What to work on
Whenever the string "through" appears in a line of the listing below, that line counts. Say how many lines count, and give nothing else.
※ ※ ※
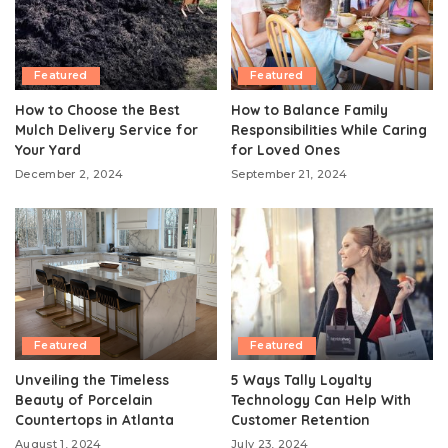
Featured
Featured
How to Choose the Best
How to Balance Family
Mulch Delivery Service for
Responsibilities While Caring
Your Yard
for Loved Ones
December 2, 2024
September 21, 2024
Featured
Featured
Unveiling the Timeless
5 Ways Tally Loyalty
Beauty of Porcelain
Technology Can Help With
Countertops in Atlanta
Customer Retention
August 1, 2024
July 23, 2024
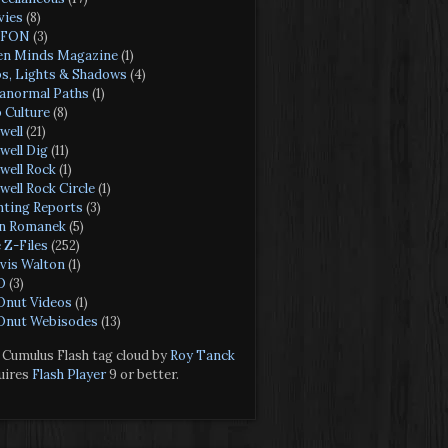
ies
(8)
FON
(3)
n Minds Magazine
(1)
s, Lights & Shadows
(4)
anormal Paths
(1)
 Culture
(8)
well
(21)
well Dig
(11)
well Rock
(1)
well Rock Circle
(1)
hting Reports
(3)
n Romanek
(5)
 Z-Files
(252)
vis Walton
(1)
O
(3)
nut Videos
(1)
nut Webisodes
(13)
Cumulus Flash tag cloud by
Roy Tanck
uires
Flash Player
9 or better.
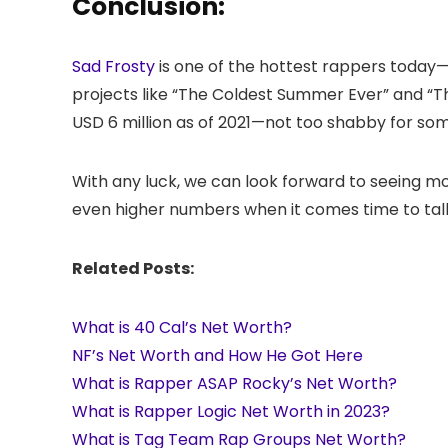
Conclusion:
Sad Frosty
is one of the hottest rappers today—
projects like “The Coldest Summer Ever” and “T
USD 6 million as of 2021—not too shabby for so
With any luck, we can look forward to seeing 
even higher numbers when it comes time to tally
Related Posts:
What is 40 Cal’s Net Worth?
NF’s Net Worth and How He Got Here
What is Rapper ASAP Rocky’s Net Worth?
What is Rapper Logic Net Worth in 2023?
What is Tag Team Rap Groups Net Worth?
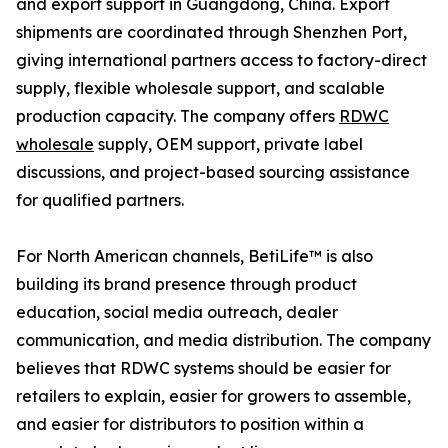
and export support in Guangdong, China. Export
shipments are coordinated through Shenzhen Port,
giving international partners access to factory-direct
supply, flexible wholesale support, and scalable
production capacity. The company offers
RDWC
wholesale
supply, OEM support, private label
discussions, and project-based sourcing assistance
for qualified partners.
For North American channels, BetiLife™ is also
building its brand presence through product
education, social media outreach, dealer
communication, and media distribution. The company
believes that RDWC systems should be easier for
retailers to explain, easier for growers to assemble,
and easier for distributors to position within a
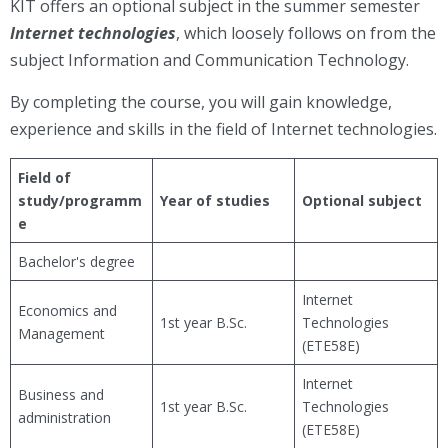
KIT offers an optional subject in the summer semester
Internet technologies
, which loosely follows on from the
subject Information and Communication Technology.
By completing the course, you will gain knowledge,
experience and skills in the field of Internet technologies.
Field of
study/programm
Year of studies
Optional subject
e
Bachelor's degree
Internet
Economics and
1st year B.Sc.
Technologies
Management
(ETE58E)
Internet
Business and
1st year B.Sc.
Technologies
administration
(ETE58E)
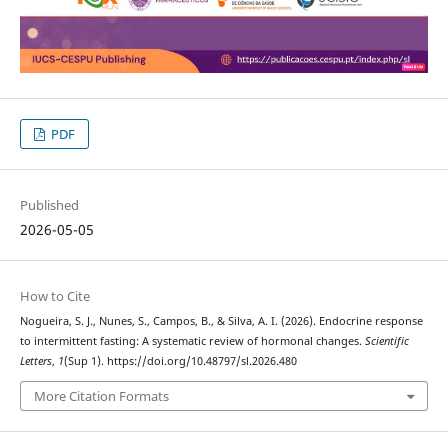
PDF
Published
2026-05-05
How to Cite
Nogueira, S. J., Nunes, S., Campos, B., & Silva, A. I. (2026). Endocrine response
to intermittent fasting: A systematic review of hormonal changes.
Scientific
Letters
,
1
(Sup 1). https://doi.org/10.48797/sl.2026.480
More Citation Formats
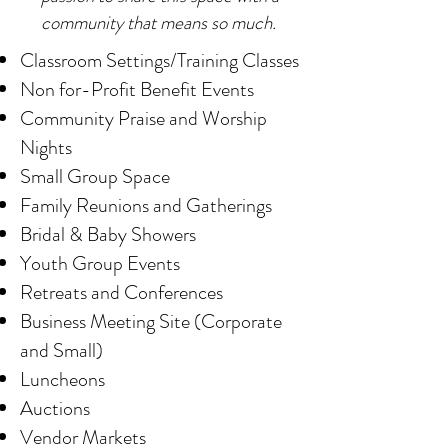
community that means so much.
Classroom Settings/Training Classes
Non for-Profit Benefit Events
Community Praise and Worship
Nights
Small Group Space
Family Reunions and Gatherings
Bridal
& Baby Showers
Youth Group Events
Retreats and Conferences
Business Meeting Site (Corporate
and Small)
Luncheons
Auctions
Vendor Markets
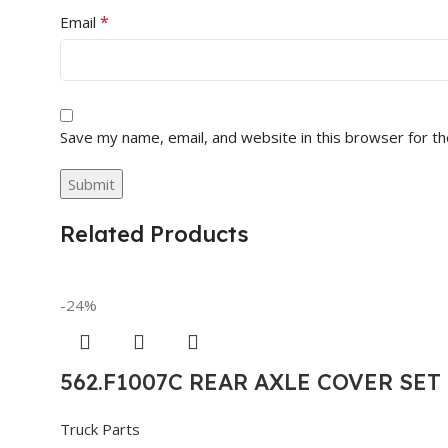
*
Email
Save my name, email, and website in this browser for t
Related Products
-24%
562.F1007C REAR AXLE COVER SE
Truck Parts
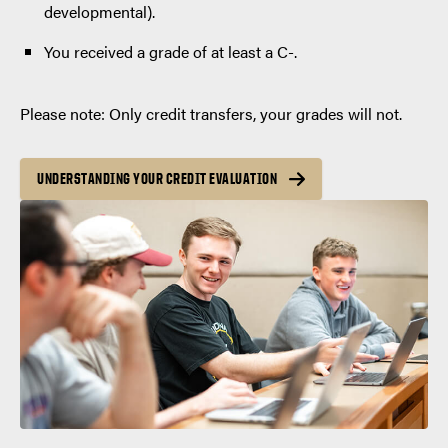
developmental).
You received a grade of at least a C-.
Please note: Only credit transfers, your grades will not.
UNDERSTANDING YOUR CREDIT EVALUATION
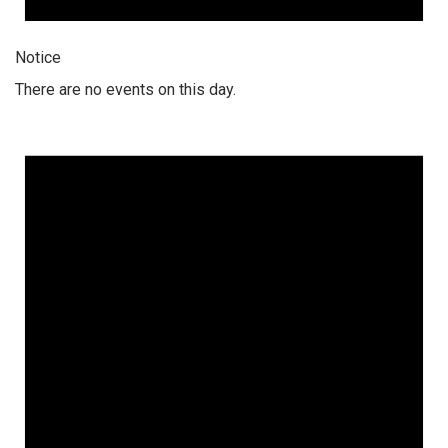
Notice
There are no events on this day.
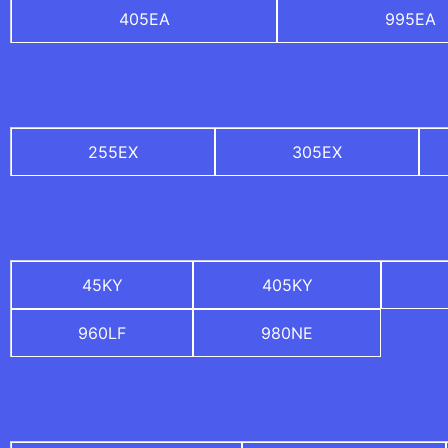
405EA
995EA
255EX
305EX
45KY
405KY
960LF
980NE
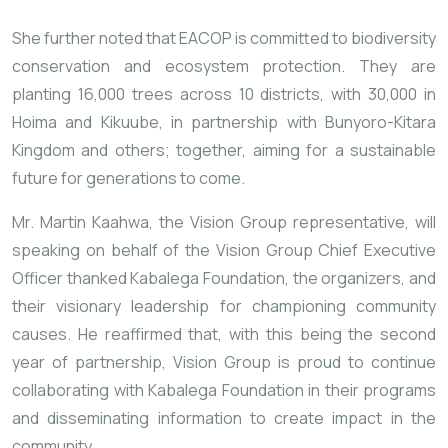
She further noted that EACOP is committed to biodiversity
conservation and ecosystem protection. They are
planting 16,000 trees across 10 districts, with 30,000 in
Hoima and Kikuube, in partnership with Bunyoro-Kitara
Kingdom and others; together, aiming for a sustainable
future for generations to come.
Mr. Martin Kaahwa, the Vision Group representative, will
speaking on behalf of the Vision Group Chief Executive
Officer thanked Kabalega Foundation, the organizers, and
their visionary leadership for championing community
causes. He reaffirmed that, with this being the second
year of partnership, Vision Group is proud to continue
collaborating with Kabalega Foundation in their programs
and disseminating information to create impact in the
community.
※ ※ ※
Answer below
2